START Available data

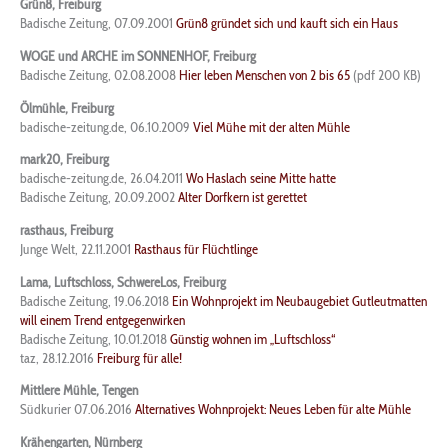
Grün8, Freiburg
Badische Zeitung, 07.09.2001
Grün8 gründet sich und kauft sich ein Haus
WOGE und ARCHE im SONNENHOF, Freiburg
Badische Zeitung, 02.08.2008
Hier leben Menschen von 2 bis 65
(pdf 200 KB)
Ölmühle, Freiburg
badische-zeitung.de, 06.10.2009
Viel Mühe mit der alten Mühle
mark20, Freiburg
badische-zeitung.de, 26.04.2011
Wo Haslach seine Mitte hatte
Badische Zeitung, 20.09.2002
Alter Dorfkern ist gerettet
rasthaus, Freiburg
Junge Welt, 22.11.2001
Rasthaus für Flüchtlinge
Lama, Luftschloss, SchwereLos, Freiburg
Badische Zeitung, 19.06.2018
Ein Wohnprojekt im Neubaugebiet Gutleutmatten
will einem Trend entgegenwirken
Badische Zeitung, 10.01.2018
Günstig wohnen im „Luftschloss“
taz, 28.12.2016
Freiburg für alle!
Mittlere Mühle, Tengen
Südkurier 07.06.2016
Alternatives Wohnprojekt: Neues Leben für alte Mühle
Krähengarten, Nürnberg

END Available data

**Problem statement:**
A word-for-word copy of all the data, without pictures, is the expected output.

**Expected answer:**
Grün8, Freiburg
Badische Zeitung, 07.09.2001
Grün8 gründet sich und kauft sich ein Haus
WOGE und ARCHE im SONNENHOF, Freiburg
Badische Zeitung, 02.08.2008
Hier leben Menschen von 2 bis 65
(pdf 200 KB)
Ölmühle, Freiburg
badische-zeitung.de, 06.10.2009
Viel Mühe mit der alten Mühle
mark20, Freiburg
badische-zeitung.de, 26.04.2011
Wo Haslach seine Mitte hatte
Badische Zeitung, 20.09.2002
Alter Dorfkern ist gerettet
rasthaus, Freiburg
Junge Welt, 22.11.2001
Rasthaus für Flüchtlinge
Lama, Luftschloss, SchwereLos, Freiburg
Badische Zeitung, 19.06.2018
Ein Wohnprojekt im Neubaugebiet Gutleutmatten
will einem Trend entgegenwirken
Badische Zeitung, 10.01.2018
Günstig wohnen im „Luftschloss“
taz, 28.12.2016
Freiburg für alle!
Mittlere Mühle, Tengen
Südkurier 07.06.2016
Alternatives Wohnprojekt: Neues Leben für alte Mühle
Krähengarten, Nürnberg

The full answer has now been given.